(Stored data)
▬▬▬

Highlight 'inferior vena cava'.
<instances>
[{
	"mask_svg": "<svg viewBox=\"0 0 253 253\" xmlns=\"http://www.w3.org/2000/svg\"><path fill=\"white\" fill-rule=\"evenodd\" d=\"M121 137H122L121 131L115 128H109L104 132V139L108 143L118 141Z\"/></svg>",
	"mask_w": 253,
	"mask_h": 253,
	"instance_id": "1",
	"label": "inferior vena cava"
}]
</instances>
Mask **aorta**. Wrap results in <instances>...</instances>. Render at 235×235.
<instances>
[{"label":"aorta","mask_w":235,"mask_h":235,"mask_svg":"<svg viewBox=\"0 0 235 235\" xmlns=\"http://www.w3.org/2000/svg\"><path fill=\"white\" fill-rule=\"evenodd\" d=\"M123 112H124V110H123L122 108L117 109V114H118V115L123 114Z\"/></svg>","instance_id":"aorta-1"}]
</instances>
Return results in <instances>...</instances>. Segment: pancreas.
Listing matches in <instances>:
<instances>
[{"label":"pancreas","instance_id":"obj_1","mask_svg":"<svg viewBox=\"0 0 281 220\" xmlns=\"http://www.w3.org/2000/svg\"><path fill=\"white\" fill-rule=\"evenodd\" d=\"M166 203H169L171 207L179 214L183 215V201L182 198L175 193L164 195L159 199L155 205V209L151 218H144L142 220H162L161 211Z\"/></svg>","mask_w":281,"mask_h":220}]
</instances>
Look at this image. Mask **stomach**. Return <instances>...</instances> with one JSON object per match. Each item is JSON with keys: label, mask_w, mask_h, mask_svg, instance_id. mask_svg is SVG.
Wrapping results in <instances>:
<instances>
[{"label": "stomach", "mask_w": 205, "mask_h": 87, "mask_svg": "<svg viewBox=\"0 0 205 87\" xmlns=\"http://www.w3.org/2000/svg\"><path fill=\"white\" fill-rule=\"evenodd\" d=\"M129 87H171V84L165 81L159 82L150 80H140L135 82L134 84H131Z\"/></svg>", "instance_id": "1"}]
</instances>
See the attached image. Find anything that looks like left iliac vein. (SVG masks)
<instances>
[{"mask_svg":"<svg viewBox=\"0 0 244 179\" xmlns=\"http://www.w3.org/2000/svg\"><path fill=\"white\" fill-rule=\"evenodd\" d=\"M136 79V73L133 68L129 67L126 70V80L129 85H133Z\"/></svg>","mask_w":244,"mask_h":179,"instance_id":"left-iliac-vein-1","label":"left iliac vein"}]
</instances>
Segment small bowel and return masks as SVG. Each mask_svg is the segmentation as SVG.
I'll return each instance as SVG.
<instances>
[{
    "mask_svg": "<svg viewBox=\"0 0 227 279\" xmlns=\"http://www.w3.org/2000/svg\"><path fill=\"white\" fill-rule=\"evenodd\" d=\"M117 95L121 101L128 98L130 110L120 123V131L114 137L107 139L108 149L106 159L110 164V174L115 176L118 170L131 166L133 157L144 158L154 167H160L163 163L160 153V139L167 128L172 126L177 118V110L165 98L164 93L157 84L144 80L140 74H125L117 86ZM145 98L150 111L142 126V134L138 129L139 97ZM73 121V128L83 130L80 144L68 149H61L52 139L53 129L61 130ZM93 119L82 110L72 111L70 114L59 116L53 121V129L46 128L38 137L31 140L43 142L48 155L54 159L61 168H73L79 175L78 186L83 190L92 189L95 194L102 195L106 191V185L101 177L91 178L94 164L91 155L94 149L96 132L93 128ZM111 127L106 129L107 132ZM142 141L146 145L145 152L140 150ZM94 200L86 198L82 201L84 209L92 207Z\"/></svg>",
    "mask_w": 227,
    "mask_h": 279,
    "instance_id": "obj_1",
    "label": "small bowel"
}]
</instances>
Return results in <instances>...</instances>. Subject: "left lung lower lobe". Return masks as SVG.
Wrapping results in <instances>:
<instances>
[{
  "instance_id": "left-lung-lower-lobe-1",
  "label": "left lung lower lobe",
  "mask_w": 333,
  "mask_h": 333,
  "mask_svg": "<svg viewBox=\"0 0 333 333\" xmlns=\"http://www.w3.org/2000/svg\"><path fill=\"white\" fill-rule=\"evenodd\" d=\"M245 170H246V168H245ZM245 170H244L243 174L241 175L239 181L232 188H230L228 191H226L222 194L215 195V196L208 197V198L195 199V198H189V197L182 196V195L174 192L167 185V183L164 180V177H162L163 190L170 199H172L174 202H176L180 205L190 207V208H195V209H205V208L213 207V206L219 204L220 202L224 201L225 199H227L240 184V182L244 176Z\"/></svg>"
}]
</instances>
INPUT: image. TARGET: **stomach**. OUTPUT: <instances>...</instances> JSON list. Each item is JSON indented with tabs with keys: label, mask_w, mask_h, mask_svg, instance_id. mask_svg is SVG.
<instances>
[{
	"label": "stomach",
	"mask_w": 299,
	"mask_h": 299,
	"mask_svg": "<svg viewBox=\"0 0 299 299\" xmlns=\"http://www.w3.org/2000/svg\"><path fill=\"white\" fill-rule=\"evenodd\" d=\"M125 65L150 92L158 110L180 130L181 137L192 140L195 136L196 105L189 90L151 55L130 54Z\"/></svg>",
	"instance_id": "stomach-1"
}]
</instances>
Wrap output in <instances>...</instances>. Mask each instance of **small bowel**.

▬▬▬

WHAT YOU ARE ASKED TO DO -> Return only the lines running from the line with "INPUT: image. TARGET: **stomach**." to the last line of the records, both included, exactly as written.

ANSWER SPACE ->
INPUT: image. TARGET: **stomach**. OUTPUT: <instances>...</instances> JSON list. Each item is JSON indented with tabs with keys: label, mask_w, mask_h, mask_svg, instance_id. mask_svg is SVG.
<instances>
[{
	"label": "stomach",
	"mask_w": 299,
	"mask_h": 299,
	"mask_svg": "<svg viewBox=\"0 0 299 299\" xmlns=\"http://www.w3.org/2000/svg\"><path fill=\"white\" fill-rule=\"evenodd\" d=\"M125 65L150 92L158 110L180 130L181 137L192 140L195 136L196 105L189 90L151 55L130 54Z\"/></svg>",
	"instance_id": "stomach-1"
}]
</instances>
Wrap output in <instances>...</instances>. Mask each instance of **small bowel**.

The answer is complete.